§ **WHAT THE EXERCISE ASKS**
Set down exactly, from the records below, the line with "Пляжные туры" through the line with "Офисы продаж", and nothing else.
RECORDS FOR THE EXERCISE Block Start
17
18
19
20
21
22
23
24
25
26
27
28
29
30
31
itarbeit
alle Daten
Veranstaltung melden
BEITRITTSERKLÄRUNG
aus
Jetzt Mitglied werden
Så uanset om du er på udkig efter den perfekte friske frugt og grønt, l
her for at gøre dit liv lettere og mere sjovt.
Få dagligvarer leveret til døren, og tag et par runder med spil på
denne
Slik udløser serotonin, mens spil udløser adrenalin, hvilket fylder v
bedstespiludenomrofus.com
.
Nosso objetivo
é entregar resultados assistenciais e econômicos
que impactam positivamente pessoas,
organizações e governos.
RECORDS FOR THE EXERCISE Block End
RECORDS FOR THE EXERCISE Block Start
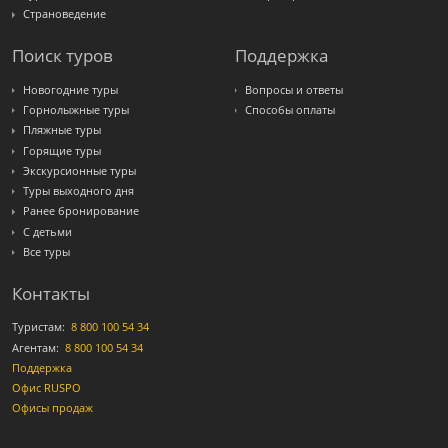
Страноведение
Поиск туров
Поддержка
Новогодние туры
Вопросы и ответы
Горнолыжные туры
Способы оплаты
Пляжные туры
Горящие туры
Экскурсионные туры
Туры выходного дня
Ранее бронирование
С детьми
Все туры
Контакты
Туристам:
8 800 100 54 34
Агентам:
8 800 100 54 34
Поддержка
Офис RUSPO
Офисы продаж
RECORDS FOR THE EXERCISE Block End
§ **YOUR SOLUTION**
Пляжные туры
Горящие туры
Экскурсионные туры
Туры выходного дня
Ранее бронирование
С детьми
Все туры
Контакты
Туристам:
8 800 100 54 34
Агентам:
8 800 100 54 34
Поддержка
Офис RUSPO
Офисы продаж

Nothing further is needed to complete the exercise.